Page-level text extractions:
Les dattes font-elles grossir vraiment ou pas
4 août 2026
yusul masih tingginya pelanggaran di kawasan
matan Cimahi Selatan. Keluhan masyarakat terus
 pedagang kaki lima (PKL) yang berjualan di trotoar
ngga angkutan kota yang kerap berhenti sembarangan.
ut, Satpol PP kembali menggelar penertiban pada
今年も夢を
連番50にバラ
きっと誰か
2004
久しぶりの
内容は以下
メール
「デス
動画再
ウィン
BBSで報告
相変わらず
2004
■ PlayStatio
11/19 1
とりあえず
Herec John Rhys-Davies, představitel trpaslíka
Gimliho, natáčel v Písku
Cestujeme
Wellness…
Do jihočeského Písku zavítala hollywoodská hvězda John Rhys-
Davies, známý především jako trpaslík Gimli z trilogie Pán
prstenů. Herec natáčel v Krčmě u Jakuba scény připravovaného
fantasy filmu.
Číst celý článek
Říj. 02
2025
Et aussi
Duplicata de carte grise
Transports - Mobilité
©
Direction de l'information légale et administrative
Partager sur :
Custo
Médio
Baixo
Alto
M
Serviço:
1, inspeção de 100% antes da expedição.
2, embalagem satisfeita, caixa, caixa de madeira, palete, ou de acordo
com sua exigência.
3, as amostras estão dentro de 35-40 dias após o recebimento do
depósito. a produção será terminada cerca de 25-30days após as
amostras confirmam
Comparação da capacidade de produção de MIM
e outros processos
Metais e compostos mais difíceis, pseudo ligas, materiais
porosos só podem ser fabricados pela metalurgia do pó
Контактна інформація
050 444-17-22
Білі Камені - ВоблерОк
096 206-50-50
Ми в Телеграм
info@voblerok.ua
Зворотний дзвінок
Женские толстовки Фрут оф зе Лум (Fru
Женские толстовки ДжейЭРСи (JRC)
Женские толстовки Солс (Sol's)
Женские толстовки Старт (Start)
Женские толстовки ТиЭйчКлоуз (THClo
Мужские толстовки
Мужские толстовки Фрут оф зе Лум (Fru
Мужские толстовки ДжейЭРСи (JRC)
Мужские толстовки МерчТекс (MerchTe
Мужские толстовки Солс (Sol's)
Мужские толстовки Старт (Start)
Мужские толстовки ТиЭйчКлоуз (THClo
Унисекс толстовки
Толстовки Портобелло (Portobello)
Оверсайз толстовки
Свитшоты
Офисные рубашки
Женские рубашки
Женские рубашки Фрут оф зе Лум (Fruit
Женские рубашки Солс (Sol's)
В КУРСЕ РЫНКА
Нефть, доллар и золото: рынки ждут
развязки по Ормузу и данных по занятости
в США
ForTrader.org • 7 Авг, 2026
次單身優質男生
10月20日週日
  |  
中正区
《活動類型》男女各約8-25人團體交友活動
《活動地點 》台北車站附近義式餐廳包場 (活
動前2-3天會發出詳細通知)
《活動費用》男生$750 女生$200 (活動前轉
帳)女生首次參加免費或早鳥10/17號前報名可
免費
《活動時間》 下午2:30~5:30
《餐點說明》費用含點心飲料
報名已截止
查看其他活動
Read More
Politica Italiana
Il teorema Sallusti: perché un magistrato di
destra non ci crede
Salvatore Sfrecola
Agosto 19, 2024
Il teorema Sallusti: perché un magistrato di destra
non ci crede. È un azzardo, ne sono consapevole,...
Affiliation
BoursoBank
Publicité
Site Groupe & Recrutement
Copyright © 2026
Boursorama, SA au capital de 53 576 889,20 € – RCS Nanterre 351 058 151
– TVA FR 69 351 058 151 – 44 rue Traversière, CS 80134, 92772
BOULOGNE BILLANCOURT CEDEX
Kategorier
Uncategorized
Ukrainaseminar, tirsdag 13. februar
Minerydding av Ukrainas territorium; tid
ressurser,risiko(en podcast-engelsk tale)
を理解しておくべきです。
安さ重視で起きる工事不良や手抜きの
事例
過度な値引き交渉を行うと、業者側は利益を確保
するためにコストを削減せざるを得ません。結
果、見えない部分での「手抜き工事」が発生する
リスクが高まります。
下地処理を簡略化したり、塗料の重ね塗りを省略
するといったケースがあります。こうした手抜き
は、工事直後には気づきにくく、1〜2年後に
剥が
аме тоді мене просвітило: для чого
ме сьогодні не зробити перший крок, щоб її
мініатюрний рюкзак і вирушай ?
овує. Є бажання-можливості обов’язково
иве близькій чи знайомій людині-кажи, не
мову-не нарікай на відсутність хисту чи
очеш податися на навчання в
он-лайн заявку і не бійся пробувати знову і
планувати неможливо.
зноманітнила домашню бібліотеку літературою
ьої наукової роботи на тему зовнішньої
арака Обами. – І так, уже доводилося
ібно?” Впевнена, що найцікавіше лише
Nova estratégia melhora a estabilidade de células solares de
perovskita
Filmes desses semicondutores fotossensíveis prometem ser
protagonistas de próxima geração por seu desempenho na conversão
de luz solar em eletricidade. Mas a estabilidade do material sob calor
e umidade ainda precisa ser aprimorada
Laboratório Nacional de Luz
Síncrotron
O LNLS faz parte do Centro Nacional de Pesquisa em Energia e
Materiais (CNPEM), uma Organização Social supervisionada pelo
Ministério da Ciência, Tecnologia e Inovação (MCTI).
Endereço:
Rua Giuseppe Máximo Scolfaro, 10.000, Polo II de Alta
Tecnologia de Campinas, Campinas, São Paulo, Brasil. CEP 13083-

[WORK ORDER]
Please give the number of lines above in which the word "THClo" appears, without any other text.

[ANSWER TO THIS TASK]
2